Advisory Board

Neil Jacobstein, B.S. (Summa cum Laude), M.S.

Neil Jacobstein, B.S. (Summa cum Laude), M.S. is coauthor of the Foresight Guidelines for Nanotechnology Development, which assert that self-replicating molecular nanotechnology: 1) is theoretically feasible in spite of recent pronouncements otherwise, 2) may take decades to develop, 3) will eventually have significant social and economic benefits as well as risks, and 4) should be pursued responsibly with appropriate controls and built-in safeguards.
 
Neil has been Chairman of the Institute for Molecular Manufacturing (IMM) since 1992. IMM is a nonprofit 501c3 molecular nanotechnology research group focused on the long-term feasibility, embedded safeguards, and future applications of molecular manufacturing.
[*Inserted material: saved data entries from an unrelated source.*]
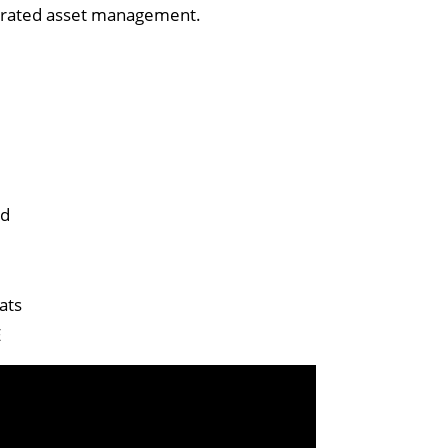
tegrated asset management.
ed
ats
E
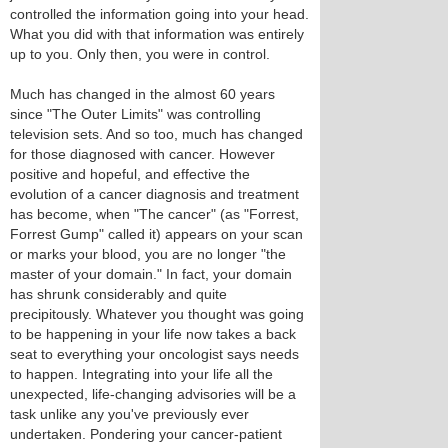
controlled the information going into your head.
What you did with that information was entirely
up to you. Only then, you were in control.
Much has changed in the almost 60 years
since "The Outer Limits" was controlling
television sets. And so too, much has changed
for those diagnosed with cancer. However
positive and hopeful, and effective the
evolution of a cancer diagnosis and treatment
has become, when "The cancer" (as "Forrest,
Forrest Gump" called it) appears on your scan
or marks your blood, you are no longer "the
master of your domain." In fact, your domain
has shrunk considerably and quite
precipitously. Whatever you thought was going
to be happening in your life now takes a back
seat to everything your oncologist says needs
to happen. Integrating into your life all the
unexpected, life-changing advisories will be a
task unlike any you've previously ever
undertaken. Pondering your cancer-patient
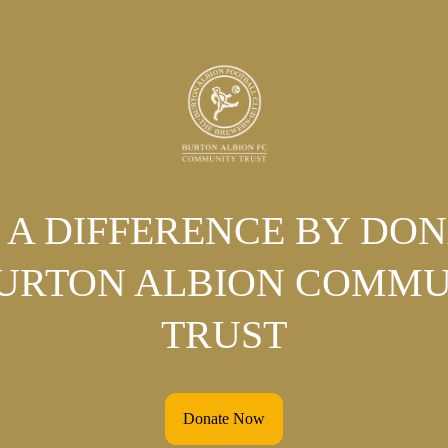
A DIFFERENCE BY DO
BURTON ALBION COMMU
TRUST
Donate Now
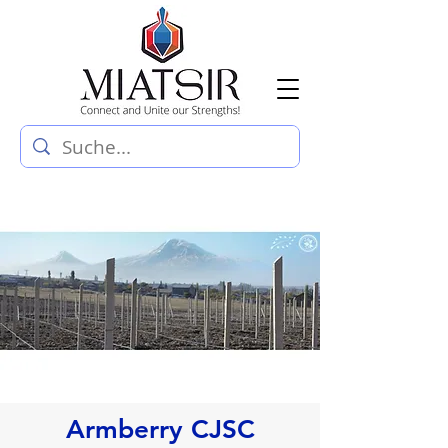
Armberry CJSC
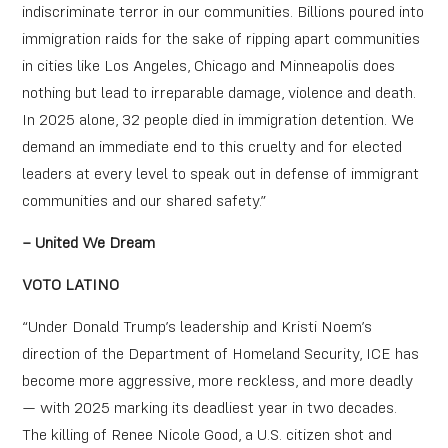
indiscriminate terror in our communities. Billions poured into
immigration raids for the sake of ripping apart communities
in cities like Los Angeles, Chicago and Minneapolis does
nothing but lead to irreparable damage, violence and death.
In 2025 alone, 32 people died in immigration detention. We
demand an immediate end to this cruelty and for elected
leaders at every level to speak out in defense of immigrant
communities and our shared safety.”
– United We Dream
VOTO LATINO
“Under Donald Trump’s leadership and Kristi Noem’s
direction of the Department of Homeland Security, ICE has
become more aggressive, more reckless, and more deadly
— with 2025 marking its deadliest year in two decades.
The killing of Renee Nicole Good, a U.S. citizen shot and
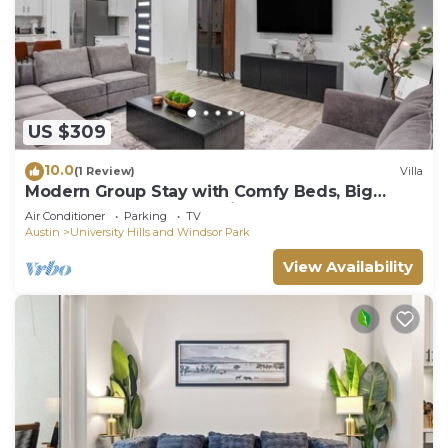
US $309
10.0
(1 Review)
Villa
Modern Group Stay with Comfy Beds, Big
Couch & Fully Stocked Kitchen
Air Conditioner
Parking
TV
Austin
University Hills and Windsor Park
View Availability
He has briefed the White House Office of Science and Technology Policy, the Churchill Club, the Foresight Institute, the CleanTech Venture Forum, the Draper Fisher Jurvetson Conference on Nanotechnology, Levensohn Venture Partners, a nanotechnology panel sponsored by The Economist and the CATO Institute, the 2005 U.S. National Academy of Sciences Workshop on the feasibility of Molecular Manufacturing, and the Office of Naval Research’s Naval S&T Partners Conference 2006.
 
He is Chairman and CEO of Teknowledge Corporation, a knowledge systems software company in Palo Alto that was founded in 1981. He has been a technical consultant on interdisciplinary research and development projects for: NSF, DARPA, NASA, NIH, EPA, DOE, NRO, the U.S. Army and Air Force, NIST, GM, Ford, P&G, Boeing, Applied Materials, and many financial institutions. He chaired the American Association for Artificial Intelligence’s 17th Innovative Applications of Artificial Intelligence conference in 2005. He gave an invited talk at the 2006 IAAI conference on: Electrifying Knowledge Work: 362 Innovative Applications of Artificial Intelligence 1989–2006.
 
In 1999, Neil was selected as an Aspen Institute Henry Crown Fellow. He has created and moderated seven Socrates Seminars at the Aspen Institute on the opportunities and risks of future technologies. He was a Senior Research Fellow in Stanford University’s Digital Vision Program 2006–2007, and gave a popular Robust Futures workshop there. He earned his BS in Environmental Sciences, Summa cum Laude from the University of Wisconsin, and an MS in Human Ecology from the University of Texas, in conjunction with NASA’s Environmental Physiology Simulation Program at the Johnson Space Center in Houston.
 
He was a Graduate Research Intern in the Learning Research Group at Xerox Palo Alto Research Center, and a consultant in PARC’s Software Concepts Group. He spent four years as a Research Associate with the Center for the Biology of Natural Systems doing environmental and renewable energy research. He has served on the Technology Advisory Board for the U.S. Army’s Simulation, Training, and Instrumentation Command, and a variety of other advisory boards. He is a coinventor of U.S. Patent #6,029,175 Automatic Retrieval of Changed Files by a Network Software Agent that has been licensed to several of the world’s largest software companies.